* **Task to complete**: Wherever a picture appears, leave it out, and transcribe the rest of the records exactly.
[[ Dataset records open ]]
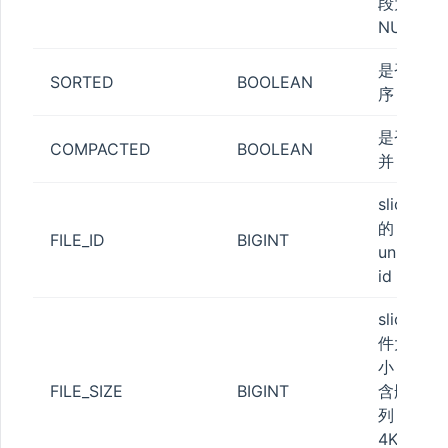
段为
NULL
STATUS
是否排
SORTED
BOOLEAN
序
ESS
是否合
COMPACTED
BOOLEAN
并
ATISTICS
slice
的
FILE_ID
BIGINT
unique
id
slice文
_POOL
件大
N_QUOTA
小，包
TA
FILE_SIZE
BIGINT
含删除
列，
_QUOTA
4K对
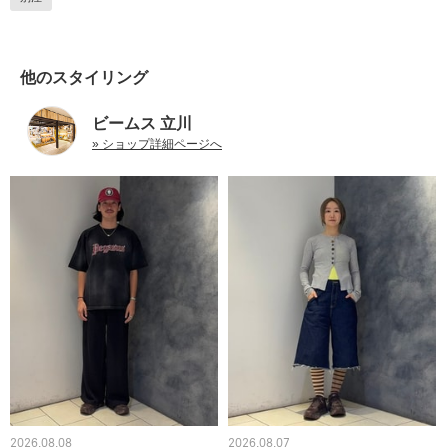
他のスタイリング
ビームス 立川
» ショップ詳細ページへ
2026.08.08
2026.08.07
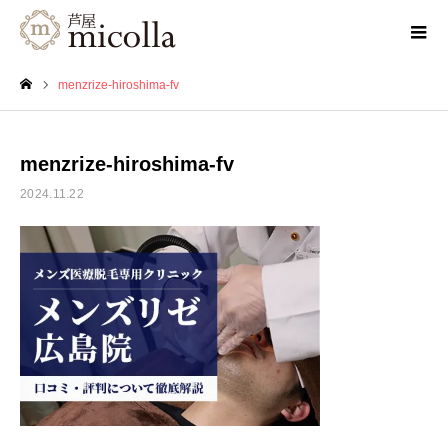
menzrize-hiroshima-fv
ホーム
menzrize-hiroshima-fv
2024.11.22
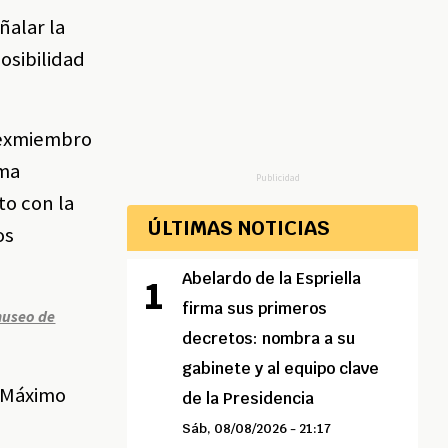
ñalar la
osibilidad
 exmiembro
ima
Publicidad
to con la
ÚLTIMAS NOTICIAS
os
Abelardo de la Espriella
firma sus primeros
museo de
decretos: nombra a su
gabinete y al equipo clave
: Máximo
de la Presidencia
Sáb, 08/08/2026 - 21:17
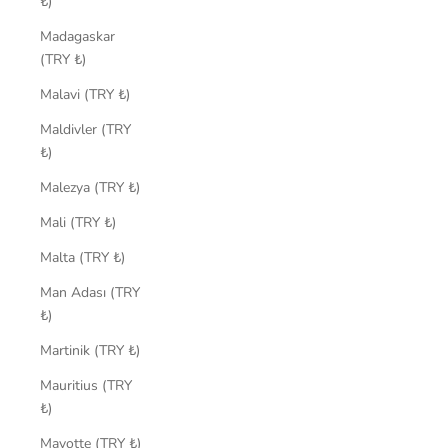
₺)
Madagaskar
(TRY ₺)
Malavi (TRY ₺)
Maldivler (TRY
₺)
Malezya (TRY ₺)
Mali (TRY ₺)
Malta (TRY ₺)
Man Adası (TRY
₺)
Martinik (TRY ₺)
Mauritius (TRY
₺)
Mayotte (TRY ₺)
[[ Dataset records closed ]]
* **Exercise output**:
段为
NULL
STATUS
是否排
SORTED
BOOLEAN
序
ESS
是否合
COMPACTED
BOOLEAN
并
ATISTICS
slice
的
FILE_ID
BIGINT
unique
id
slice文
_POOL
件大
N_QUOTA
小，包
TA
FILE_SIZE
BIGINT
含删除
列，
_QUOTA
4K对
他のスタイリング
ビームス 立川
» ショップ詳細ページへ
2026.08.08
2026.08.07
menzrize-hiroshima-fv
ホーム
menzrize-hiroshima-fv
2024.11.22
ñalar la
osibilidad
 exmiembro
ima
Publicidad
to con la
ÚLTIMAS NOTICIAS
os
Abelardo de la Espriella
firma sus primeros
museo de
decretos: nombra a su
gabinete y al equipo clave
: Máximo
de la Presidencia
Sáb, 08/08/2026 - 21:17
₺)
Madagaskar
(TRY ₺)
Malavi (TRY ₺)
Maldivler (TRY
₺)
Malezya (TRY ₺)
Mali (TRY ₺)
Malta (TRY ₺)
Man Adası (TRY
₺)
Martinik (TRY ₺)
Mauritius (TRY
₺)
Mayotte (TRY ₺)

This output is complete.